What are the biggest challenges in measuring accurate public opinion in Iran?
The biggest challenge we face in difficult and complex environments such as Iran is a significant lack of prior research on which we could build our studies. For this reason, pre-data collection research, pilots, and experiments consume a lot more of our time than when analyzing Western countries.
In societies where little scientific opinion research is conducted, every interest group can claim that the public supports their policies without there being any data to either substantiate or disprove their claims. Our hope is that we can help fill this void by facilitating the availability of high-quality opinion polling data.
We operate multiple polling call centers — we have 106 active stations — and conduct over 160,000 interviews per year. Unlike other polling agencies, which only conduct interviews in Farsi — the native language of about 55% of Iran’s population — we employ staff fluent in nine additional languages and dialects found in the country: Azerbaijani, Gilaki, Mazandarani, Kurdish, Luri, Arabic, Balochi, Turkmen, and Tat. This allows us to accurately communicate survey questions and record responses.
In many developed countries, it is standard practice to weight the polling results or impose quotas during data collection because the response rates are too low. But in Iran, since there is almost no telemarketing, and since the public is generally more interested to share and talk about their views, our probability-sampled telephone surveys enjoy high enough response rates that generally do not require any weighting or the imposition of quotas.

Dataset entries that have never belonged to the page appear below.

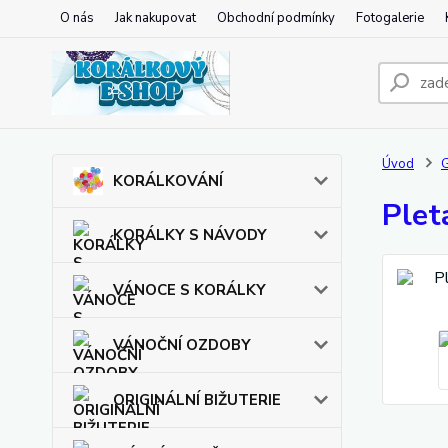
O nás
Jak nakupovat
Obchodní podmínky
Fotogalerie
Úvod
KORÁLKOVÁNÍ
Plet
KORÁLKY S NÁVODY
VÁNOCE S KORÁLKY
VÁNOČNÍ OZDOBY
ORIGINÁLNÍ BIŽUTERIE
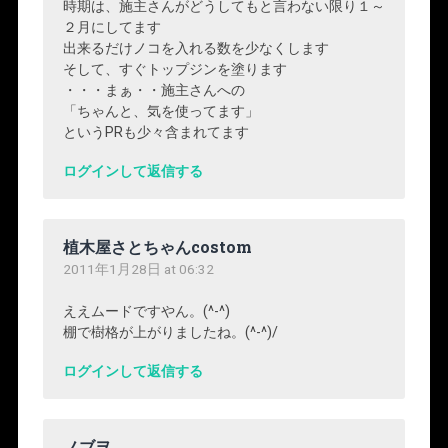
時期は、施主さんがどうしてもと言わない限り１～
２月にしてます
出来るだけノコを入れる数を少なくします
そして、すぐトップジンを塗ります
・・・まぁ・・施主さんへの
「ちゃんと、気を使ってます」
というPRも少々含まれてます
ログインして返信する
植木屋さとちゃんcostom
2011年1月28日 at 06:32
ええムードですやん。(^-^)
棚で樹格が上がりましたね。(^-^)/
ログインして返信する
ノブヲ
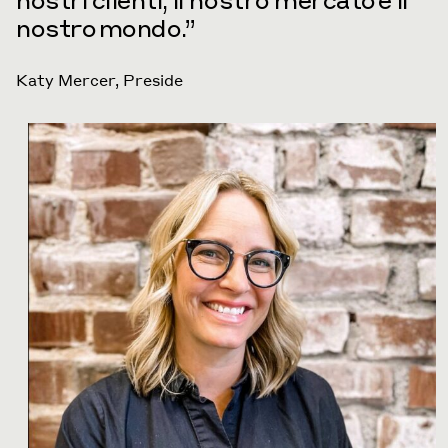
nostri clienti, il nostro mercato e il
nostro
mondo.”
Katy Mercer, Preside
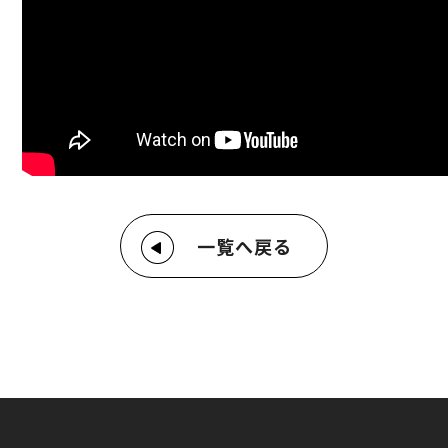
一覧へ戻る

What can we expect from Ebrahim Raisi as Iran’s president in terms of both domestic and foreign policy?
His presidency is unlikely to change the course of Iran’s foreign policy in a drastic manner, as such decisions are made at Iran’s Supreme National Security Council through a consensus-building mechanism.

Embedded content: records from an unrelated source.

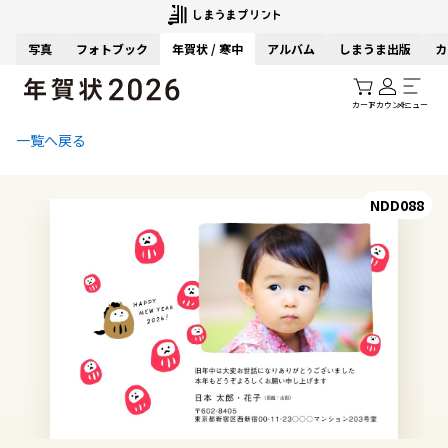
写真
フォトブック
年賀状 / 寒中
アルバム
しまうま出版
カ
カート
アカウント
メニュー
一覧へ戻る
NDD088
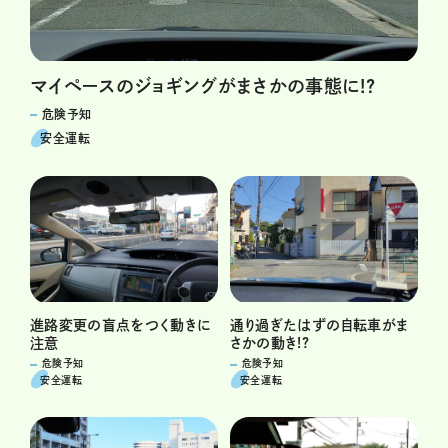
マイペースのジョギングがまさかの事態に!?
危険予知
安全運転
通り過ぎたはずの自転車がま
進路変更の盲点をつく動きに
さかの動き!?
注意
危険予知
危険予知
安全運転
安全運転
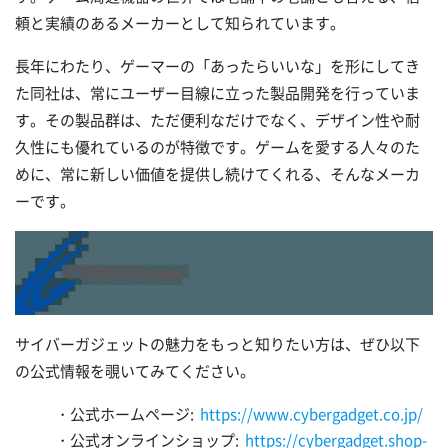
頼と実績のあるメーカーとして知られています。
長年にわたり、ゲーマーの「あったらいいな」を形にしてき
た同社は、常にユーザー目線に立った製品開発を行っていま
す。その製品群は、ただ便利なだけでなく、デザイン性や耐
久性にも優れているのが特徴です。ゲームを愛する人々のた
めに、常に新しい価値を提供し続けてくれる、そんなメーカ
ーです。
サイバーガジェットの魅力をもっと知りたい方は、ぜひ以下
の公式情報を覗いてみてください。
・公式ホームページ:
https://www.cybergadget.co.jp/
・公式オンラインショップ:
https://cybergadget.shop-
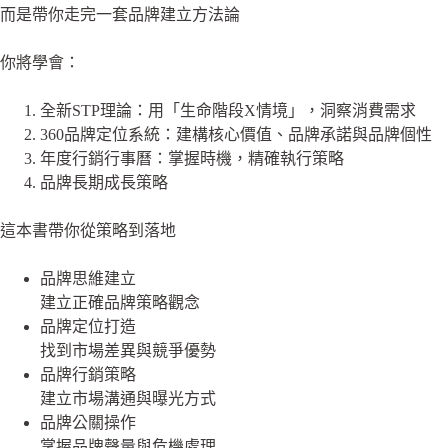
而是帶你走完一套品牌建立方法論
你將學會：
全新STP理論：用「生命階段X情境」，洞察消費需求
360品牌定位系統：建構核心價值、品牌承諾與品牌個性
年度行銷行事曆：掌握時機，精確執行策略
品牌長期成長策略
這本書帶你從策略到落地
品牌思維建立
建立正確品牌策略觀念
品牌定位打造
找到市場差異與競爭優勢
品牌行銷策略
建立市場溝通與曝光方式
品牌公關操作
掌握品牌聲量與危機處理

We are very likely to see shifts at the domestic level, however. Raisi’s administration will try to shift Iran’s economic and developmental orientation towards further self-reliance. Managing the COVID-19 pandemic and dealing with endemic economic corruption will probably be his top priorities.
Based on our most recent polls, a majority of Iranians are still hopeful that Raisi’s administration will change the situation for the better. We will continue to track where the Iranian public stands on this and other issues of national and international significance and will report on them on a regular basis.